Some thirteen years prior to that evening Kit Williams had published his book Masquerade, which I had found engaging….. but I was also aware of the problems and resultant adverse publicity which had been associated with it. I determined that my book should not slip into the same pitfalls.

Before developing my idea I collected as much information as I could about previous treasure hunt promotions and concluded that whatever I did the one major area for potential disaster should be avoided, and that was to hide or bury the prize at a real location. In Conundrum the Cadbury's sales promotion where golden eggs were hidden at various sites throughout Britain several were found by accident before the competition had even got under way. In another competition organised by Longboat Butter silver models of Viking ships were buried, and at least one of these was also discovered accidentally. Apart from the real danger that a prize might be unearthed by use of a metal detector or by accident there is also the danger that treasure hunters would damage property in their search by digging in a supposed location. Such activity gave the National Trust cause for concern in respect of Masquerade.
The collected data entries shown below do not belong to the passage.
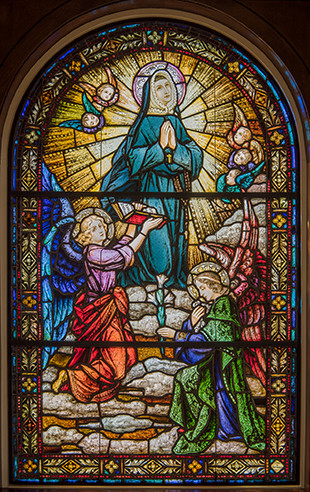 This screenshot has height=492, width=310. In order to click on book in this screenshot , I will do `click(135, 214)`. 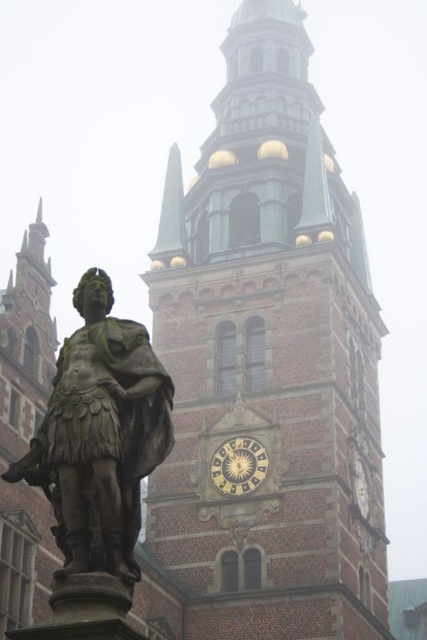 You are standing at the camera position and want to take a photo of the brown brick tower at center. If your camera has a maximum focus range of 50 meters, will it be able to capture the tower clearly?

The brown brick tower at center and camera are 51.78 meters apart from each other, so the camera cannot focus on the tower since it exceeds the maximum range of 50 meters.

You are standing in front of the historical tower and want to take a photo of both the green polished stone spire at upper center and the goldmetallicclock at center. Which object should you focus on first to ensure both are in clear view?

You should focus on the green polished stone spire at upper center first because it is closer to you than the goldmetallicclock at center, so adjusting focus from near to far will help capture both clearly. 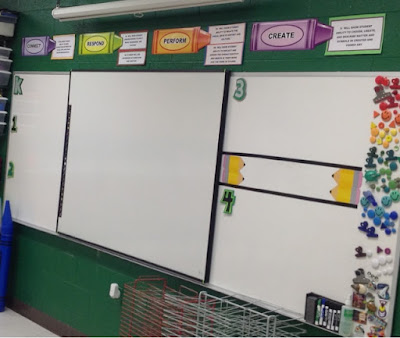 At what (x,y) coordinates should I click in order to perform the action: click on whtieboard. Please return your answer as a coordinate pair (x, y). This screenshot has width=400, height=338. Looking at the image, I should click on (146, 130), (32, 134), (297, 122).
It was examples like these which led me to conclude that a notional location would provide the best safeguard, with the prize actually lodged in a safe place elsewhere.

By using the mechanism of a claim form I would also ensure that only someone who had truly earned the prize could secure it.

The idea of Quest was however just the beginning of a very long process of development. Had I anticipated the amount of hard work and the problems with which I would have to contend it is quite likely that I would have stopped right there.

Almost the easiest part of the whole project was formulating the concept and writing the rhyming clues. This took maybe two or three weeks, with maps and reference books spread around me on the traditional creative altar of the kitchen table. Only once did I have to check a fact at the public library, all the rest was compiled with books in my own possession; the AA Reader's Digest Book of The Road, various Shell guides to Britain, history books, a literary companion, a small encyclopaedia, and so on.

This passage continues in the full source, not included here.